The cardinal stared at the bishop for a few seconds, and then at the encyclical in his hand. After that, he flagged down the waiter and ordered another bottle of wine.

CDF Condemns LCWR for Thomas Aquinas Invitation

By The Pope’s Fool News Service
August 22, 2014

The Popes Fool News Service (We Make Stuff Up)VATICAN CITY (TPF) — The Congregation for the Doctrine of the Faith (CDF) has issued a condemnation of the Leadership Conference of Women Religious for inviting St. Thomas Aquinas to speak at their upcoming leadership conference. Although Thomas Aquinas is a highly regarded theologian and a saint to boot, the CDF has found his work marred with errors. Specifically, the CDF objects to his concept of providence, claiming it is nothing but Conscious Evolution in disguise.  Cardinal Müller, prefect of the CDR, argued that since Conscious Evolution assumes that human beings are positioned at the crest of the ongoing evolution of the universe, any theology that mimics such an idea is flawed.

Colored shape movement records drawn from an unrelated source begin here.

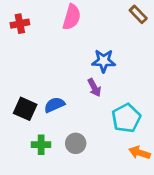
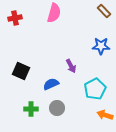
blue star: (104, 61) -> (101, 46), moved
blue semicircle: (54, 105) -> (51, 84), moved
black square: (25, 109) -> (21, 71), moved

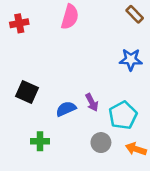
purple arrow: (71, 66) -> (92, 102), moved
gray circle: (57, 108) -> (101, 143), moved

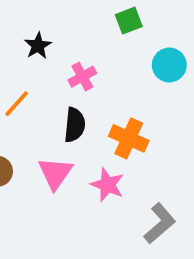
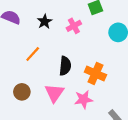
pink cross: (82, 77) -> (74, 26), moved
pink star: (107, 185) -> (84, 99), turned -30

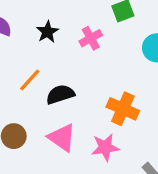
black semicircle: (65, 66) -> (60, 94), moved, turned -114
pink triangle: (54, 93) -> (62, 138), turned -30

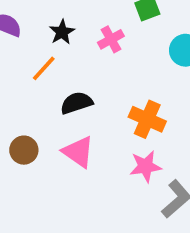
orange line: (30, 80) -> (44, 68), moved
pink star: (105, 147) -> (145, 166), moved

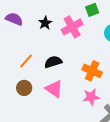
pink cross: (111, 39) -> (72, 27), size x1.5
orange line: (44, 68) -> (26, 61), moved

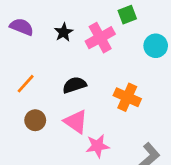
orange line: (26, 61) -> (26, 84), moved
pink star: (91, 97) -> (97, 146), moved

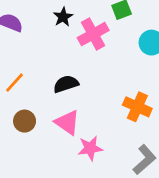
black star: (64, 32) -> (63, 17), moved
orange cross: (127, 97) -> (137, 107), moved

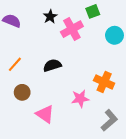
pink triangle: (67, 123) -> (45, 114), moved
pink star: (90, 148) -> (80, 99), moved

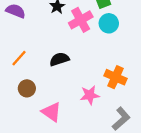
cyan circle: (114, 35) -> (109, 23), moved

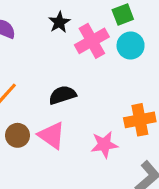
orange cross: (116, 77) -> (140, 120), turned -35
pink triangle: (52, 112) -> (52, 135), moved

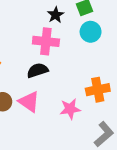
black star: (59, 22) -> (56, 15), moved
pink cross: (92, 41) -> (46, 41), moved, turned 35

“The fundamental theses of Conscious Evolution are opposed to Christian Revelation,” observed Cardinal Müller, “and providence is just another name for it.” Cardinal Müller argued that the concept of providence is dangerous because it sees the universe in the process of a constant unfolding, with lifeforms in the physical universe gradually evolving in distinct ways in space-time, driving themselves towards greater complexity and greater consciousness. Even though Aquinas claims that this evolutionary flourishing is aimed at a Trinity-like love of God and fellow creatures in charity, Cardinal Müller feels such thought is unorthodox.

“Listen to this,” he said, “and I’m quoting here right from the Summa Theologica, Part One, Article 22. Aquinas argues that since God has provision over ‘spiritual things, and thus over the whole world as regards genus, species, and universal causes,’ so ‘to providence it belongs to order things towards an end. Now after the divine goodness, which is an extrinsic end to all things, the principal good in things themselves is the perfection of the universe.’”

“Perfection of the universe?” Mueller asked. “What kind of talk is that? And get this, from Article 47. ‘Divinity is better represented by the whole universe than by any single thing. … Not only are individual creatures images of God but so too is the whole cosmos.’ The cosmos as an image of God? Really? And don’t even get me started on Teilhard de Chardin,” he said. “I don’t know what got into Benedict,” he continued, referring to a 2009 homily in which Pope Benedict XVI referenced the great vision of Teilhard de Chardin: “in the end, we shall achieve a true cosmic liturgy, where the cosmos becomes a living host.”

Müller told TPF that he wanted to make it clear he doesn’t want to gobble up particular theologians or otherwise stifle their exercise of intellectual freedom; his intention was merely to help them recover their true religious identity.

To avoid such mishaps in the future, and in keeping with the Church’s initiative of increasing transparency and accountability, Archbishop J. Peter (Why Me) Sartain will discuss future invitations with the leadership of the LCWR in meetings behind closed doors.